Restate exactly the lines of the entries below, beginning with the first and ending with the line that holds "Norge har verdens". Pictures are not copied.
##### Given data
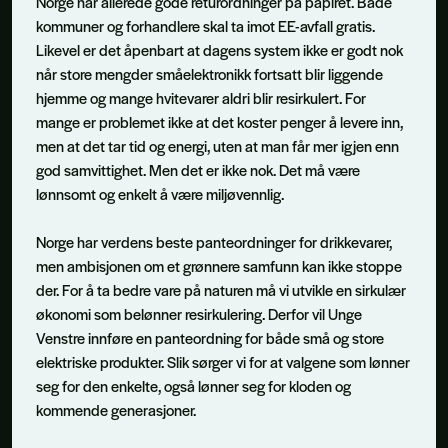
Norge har allerede gode returordninger på papiret. Både
kommuner og forhandlere skal ta imot EE-avfall gratis.
Likevel er det åpenbart at dagens system ikke er godt nok
når store mengder småelektronikk fortsatt blir liggende
hjemme og mange hvitevarer aldri blir resirkulert. For
mange er problemet ikke at det koster penger å levere inn,
men at det tar tid og energi, uten at man får mer igjen enn
god samvittighet. Men det er ikke nok. Det må være
lønnsomt og enkelt å være miljøvennlig.
Norge har verdens beste panteordninger for drikkevarer,
men ambisjonen om et grønnere samfunn kan ikke stoppe
der. For å ta bedre vare på naturen må vi utvikle en sirkulær
økonomi som belønner resirkulering. Derfor vil Unge
Venstre innføre en panteordning for både små og store
elektriske produkter. Slik sørger vi for at valgene som lønner
seg for den enkelte, også lønner seg for kloden og
kommende generasjoner.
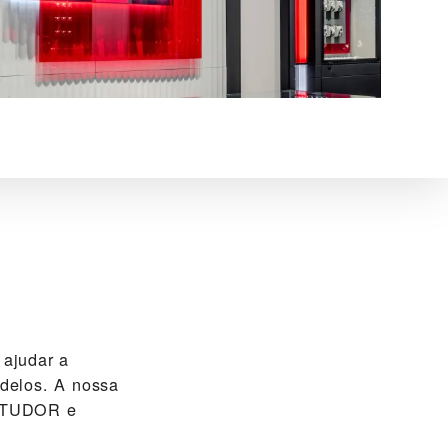
ajudar a
delos. A nossa
is TUDOR e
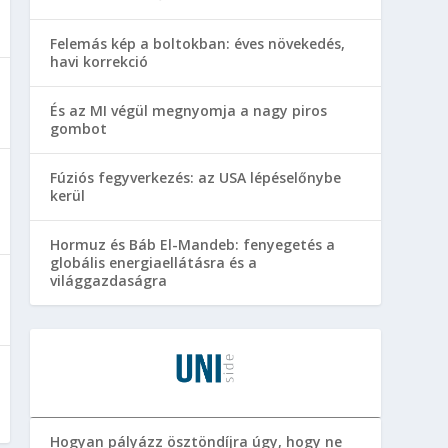
Felemás kép a boltokban: éves növekedés,
havi korrekció
És az MI végül megnyomja a nagy piros
gombot
Fúziós fegyverkezés: az USA lépéselőnybe
kerül
Hormuz és Báb El-Mandeb: fenyegetés a
globális energiaellátásra és a
világgazdaságra
Hogyan pályázz ösztöndíjra úgy, hogy ne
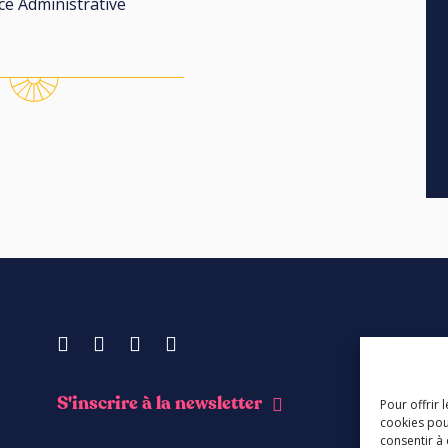
ice Administrative
Facebook
Instagram
Youtube
Soundcloud
S'inscrire à la newsletter
Pour offrir 
cookies pou
consentir à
##########
» Answer to the exercise:
Norge har allerede gode returordninger på papiret. Både
kommuner og forhandlere skal ta imot EE-avfall gratis.
Likevel er det åpenbart at dagens system ikke er godt nok
når store mengder småelektronikk fortsatt blir liggende
hjemme og mange hvitevarer aldri blir resirkulert. For
mange er problemet ikke at det koster penger å levere inn,
men at det tar tid og energi, uten at man får mer igjen enn
god samvittighet. Men det er ikke nok. Det må være
lønnsomt og enkelt å være miljøvennlig.
Norge har verdens beste panteordninger for drikkevarer,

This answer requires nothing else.